The book highlights the film’s cultural importance because of its female-centric focus — it was written by waitress-turned-screenwriter Callie Khouri and features two strong female characters who shoot, drink, curse, drive fast and have one-night stands before ending their journey in a blaze of liberation.

“It’s a very romantic, it’s kind of a romanticized road-trip movie,” Susan Sarandon (who played Louise) told Good Morning America last year.

In Aikman’s opinion, the casting of J.D. was an important one. He eventually robs the two women, but he also arouses Thelma’s long-stifled sexuality. In an industry in which male desire dominated (and continues to), Thelma and Louise was unique because “J.D. filled the customary girl part, the nubile sex object who beds the star and then disappears.”

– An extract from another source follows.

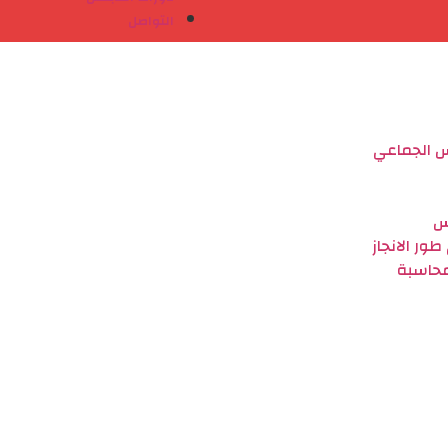
التواصل
س الجماعي
س
ور الانجاز
لمحاسبة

The role would require an actor with a special mix of talent and laid-back sexiness.

“Looking back, the applicants, most with few credits at the time, formed a who’s who of future stars,” Aikman writes.

According to Off The Cliff, Mark Ruffalo, James Le Gros, Dermot Mulroney and Dylan McDermott all auditioned for the role. Famously, George Clooney also auditioned … and is still resentful he didn’t secure the part.

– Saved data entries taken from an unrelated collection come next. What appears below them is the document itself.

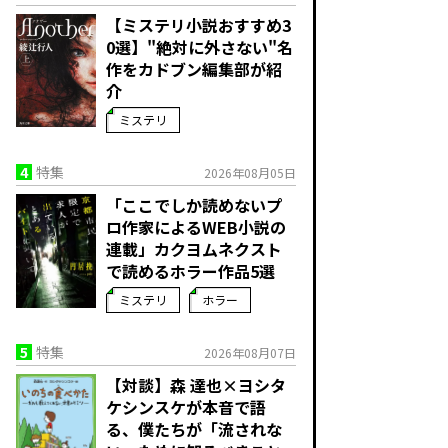
【ミステリ小説おすすめ3
0選】"絶対に外さない"名
作をカドブン編集部が紹
介
ミステリ
4
特集
2026年08月05日
「ここでしか読めないプ
ロ作家によるWEB小説の
連載」――カクヨムネクスト
で読めるホラー作品5選
ミステリ
ホラー
5
特集
2026年08月07日
【対談】森 達也×ヨシタ
ケシンスケが本音で語
る、僕たちが「流されな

According to Aikman, throughout the auditions there was one actor Scott couldn’t stop talking about: Billy Baldwin. He secured the role, only to drop out.

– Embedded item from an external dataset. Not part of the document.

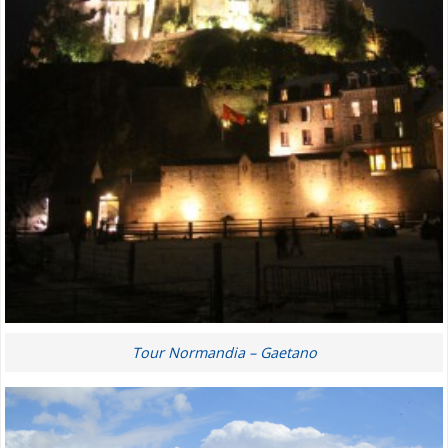
Tour Normandia – Gaetano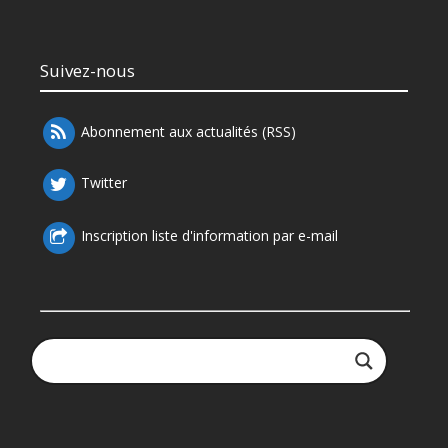
Suivez-nous
Abonnement aux actualités (RSS)
Twitter
Inscription liste d'information par e-mail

As a result, Pitt got the chance to audition (again).

“I did fine with the first few guys,” Davis told Vanity Fair in 2011, “but the last one [Pitt] was so cute I kept messing up my lines. I’m dying because I’m thinking, ‘He’s great, and I’m ruining his audition.’ I kept saying, ‘I’m so sorry!’ But he’s so chill: ‘Hey, don’t worry about it. It’s all good.’ ”

“The read was a delight,” Pitt told Vanity Fair. “Geena was incredibly disarming and playful as an actor. Rid was kind and to the point.”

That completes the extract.